Oceanic basin located to the east of the island of New Guinea

The Woodlark Basin is a young geologic structural basin located in the southwestern Pacific Ocean, found to the southeast of the island country of Papua New Guinea. The basin is an extensional basin that is actively spreading and has a seafloor spreading center. The basin formed between the then Indo-Australian plate and the Solomon microplate creating the presently independent Woodlark plate. The Woodlark Basin has a complex geologic history dating back twenty million years to the initial opening of the basin but most of the spreading has happened in the last 3.6 million years.

The subduction under the New Britain Trench to the north and the northern San Cristobal Trough to the east in the Woodlark Basin is unusual because the new crust is very young and light unlike most oceanic crust that gets subducted which is older and of higher density with higher sedimentary load.

==Geographical Context==
The Woodlark Basin is located between the Louisiade Archipelago off the southeastern coast of New Guinea, with Woodlark Island to its north and the northern Solomon Islands.

==Geology==
The historic Indo-Australian plate and the Pacific plate have had oblique convergence. This is when two tectonic plates come together and collide at an odd angle rather than head-on, as has been the case, from the time the basin was formed. An example of oblique convergence would be if a plate moving north collided with another plate moving east, which results in a transpressional regime.

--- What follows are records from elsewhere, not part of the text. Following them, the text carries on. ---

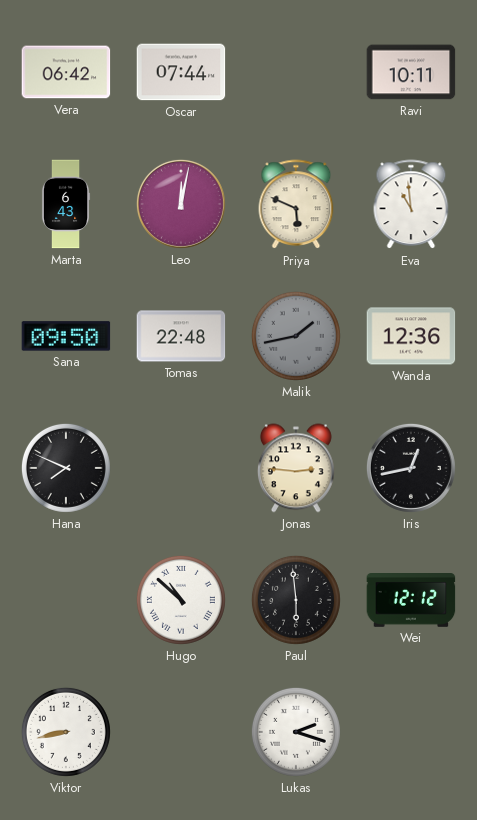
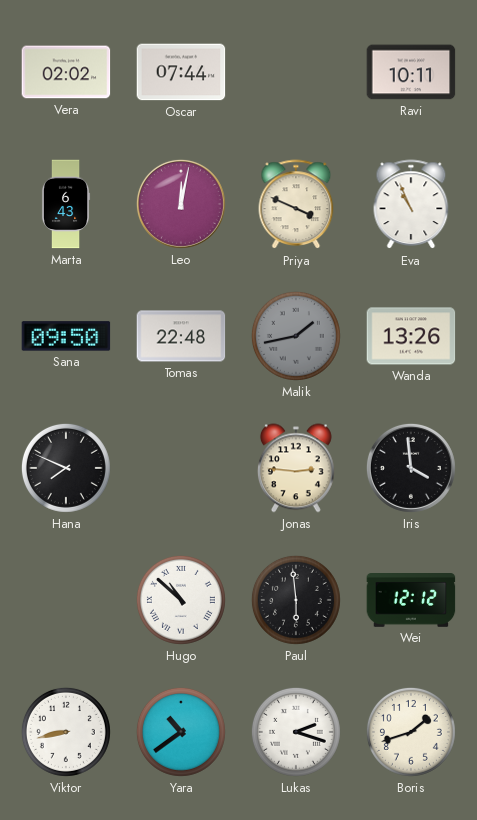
Vera: 06:42 -> 02:02
Priya: 5:49 -> 3:49
Eva: 10:59 -> 10:56
Wanda: 12:36 -> 13:26
Iris: 12:43 -> 3:59
Yara: none -> 10:39
Boris: none -> 1:42
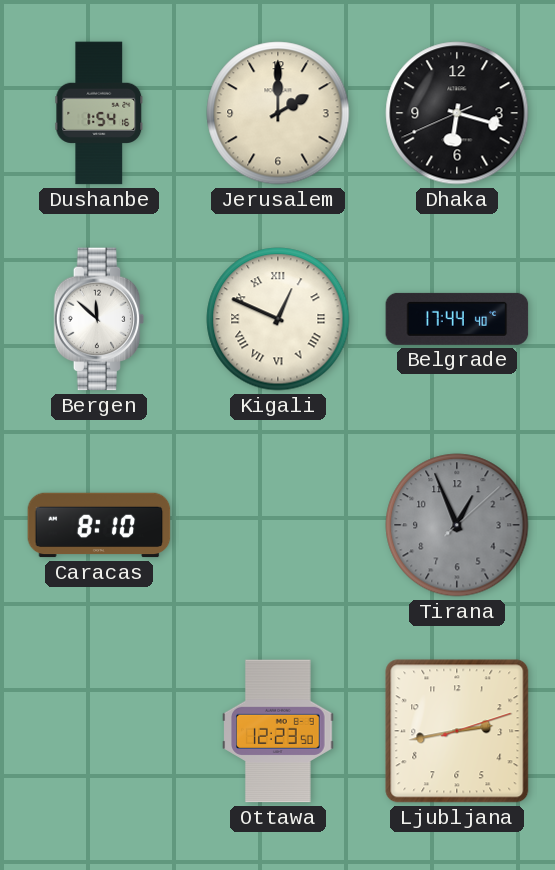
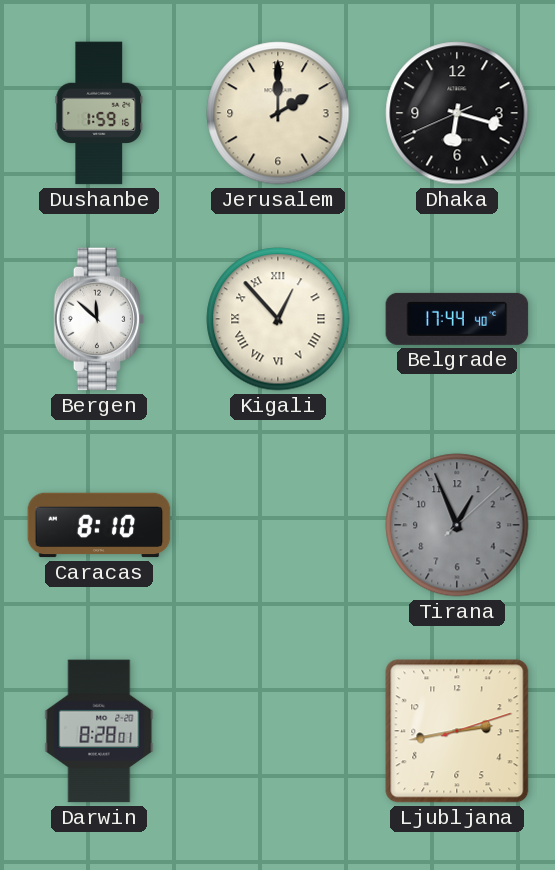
Dushanbe: 1:54 -> 1:59
Kigali: 12:49 -> 12:53
Darwin: none -> 8:28
Ottawa: 12:23 -> none
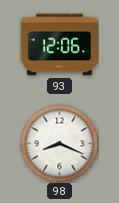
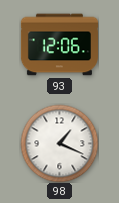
98: 8:19 -> 1:19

The overwhelming drag of the overriding Pacific plate caused the Solomon microplate to break away from the Indo-Australian plate, producing a mega shear zone between the two plates made up of at least two microplates. This shear zone has been named the Nubara Fault, Nubara faults or Nubara Transform Fault which is along the eastern part of the Woodlark Rise that separates at least two microplates, being the Solomon Sea plate and the Woodlark plate. This means that the Nubara fault region is the only one of the four sides of the Solomon plate that is not being subducted currently. The passive rifting and seafloor spreading in the Woodlark Basin has produced the Woodlark plate in the northern part of the basin, as a separate microplate from the present Australian plate. The western end of the Woodlark Basin is still rifting towards the edge of New Guinea. The Pocklington Rise and Plockington Trough separate the Woodlark Basin from the old subduction and spreading centers in the Australian plate from before 20 million years ago.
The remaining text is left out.